Shock wave lithotripsy is the only non-invasive stone treatment: focused shock waves fragment the stone, and the fragments pass spontaneously. It is best for smaller, lower-density stones in favourable anatomy, and its success is highly dependent on stone composition, density, and body habitus.
Mechanism
Relatively weak shock waves are generated externally and focused on the stone, building to sufficient strength only at the target to fragment it. Comminution occurs by six mechanisms: shear stress, squeezing-splitting, acoustic cavitation, superfocusing, spall fracture, and dynamic fracture.
Shock-Wave Generators
| Generator | Notes |
|---|---|
| Electrohydraulic (spark gap) | Effective; largest focal zone; less pain (energy spread over a large skin area). Drawbacks: shot-to-shot pressure variation, short electrode life |
| Electromagnetic | Produces plane or cylindrical shock waves |
| Piezoelectric | Insufficient power to reliably fragment renal stones |
The unmodified Dornier HM3 remains the gold-standard lithotripter; newer machines are more portable with lower anaesthetic requirements but are less effective. Imaging is by fluoroscopy, ultrasound (no radiation but operator-dependent and poor for ureteric stones), or both.
Contraindications
- Obstruction distal to the stone
- Pregnancy
- Uncorrected coagulopathy / bleeding diathesis
- Untreated UTI
- Arterial aneurysm near the stone (renal or aortic)
- Inability to target the stone (skeletal malformation)
Technique and Optimisation
- A slow rate (~60 shocks/min) fragments more effectively and is more protective of the renal vasculature than 120 shocks/min (at the cost of longer treatment time).
- "Ramping up" the energy (pre-treatment with 100–500 low-energy shocks) is renoprotective.
- General anaesthesia reduces stone motion and improves stone-free rates.
- Antibiotic prophylaxis is not required without a UTI (no invasive procedure is performed).
- Routine pre-SWL stenting is not recommended for ureteric stones (no stone-free benefit), though a stent is advised for renal stones >20 mm to aid passage and avoid steinstrasse.
- Alpha-blockers after SWL improve stone-free rates. Percussion, diuresis, and inversion modestly aid fragment passage.
Factors Predicting Failure
- Skin-to-stone distance >10 cm (morbid obesity)
- Stone density ≥1000 HU
- Resistant compositions (most to least resistant): cystine > calcium phosphate (brushite) > calcium oxalate monohydrate > matrix
- Renal anomalies (horseshoe kidney, calyceal diverticulum) and unfavourable lower-pole anatomy (narrow infundibulopelvic angle, narrow infundibulum, long lower-pole calyx)
If initial SWL fails, offer endoscopic therapy; patients with partial clearance may undergo repeat SWL, whereas those with no fragmentation should proceed to endoscopic intervention.
Complications
- Acute renal injury — shock waves rupture vessels and damage tubules (63–85% show some injury within 24 h on the HM3). Aggravated by more shocks, a shorter inter-shock interval, higher voltage, older-generation devices, and extremes of age; mitigated by a slow rate and ramping.
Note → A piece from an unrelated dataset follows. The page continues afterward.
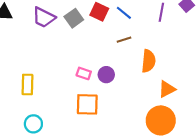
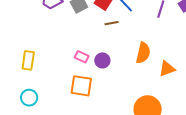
brown line: (124, 40) -> (111, 23), moved
orange triangle: (167, 89) -> (167, 69), moved

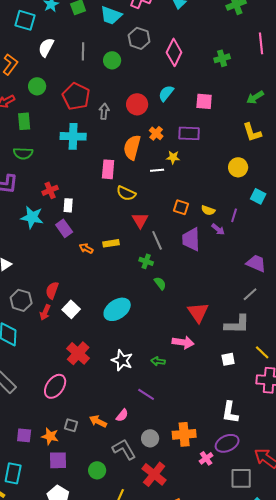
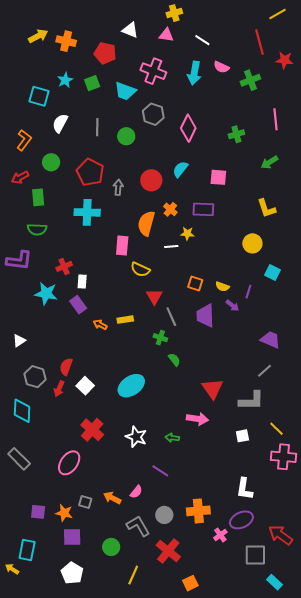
green arrow: (255, 97) -> (269, 162), moved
- Subcapsular / perinephric haematoma — risk factors (mnemonic TD COACH): Thrombocytopenia, Diabetes, Coagulopathy, Obesity, Age, Coronary heart disease, and pre-existing Hypertension (the strongest). Most resolve over weeks.
- Pain and cardiac arrhythmias (resolve on stopping); rare injury to adjacent organs (liver, skeletal muscle).
- Late (chronic) changes: accelerated rise in blood pressure, decreased renal function, increased stone recurrence, and induction of brushite stone disease.
Key Exam Points
- Six comminution mechanisms; three generators (electrohydraulic, electromagnetic, piezoelectric); the Dornier HM3 is the gold standard.
- Contraindications: distal obstruction, pregnancy, coagulopathy, untreated UTI, nearby arterial aneurysm, untargetable stone.
- ~60 shocks/min is more effective and more renoprotective than 120/min.
- Most SWL-resistant stones: cystine, brushite (calcium phosphate), and calcium oxalate monohydrate.
- Failure predictors: skin-to-stone distance >10 cm, density ≥1000 HU, and unfavourable lower-pole anatomy.
- Post-SWL haematoma risk follows TD COACH; pre-existing hypertension is the strongest factor.
- No antibiotic prophylaxis is needed without a UTI, and there is no routine pre-stenting for ureteric stones.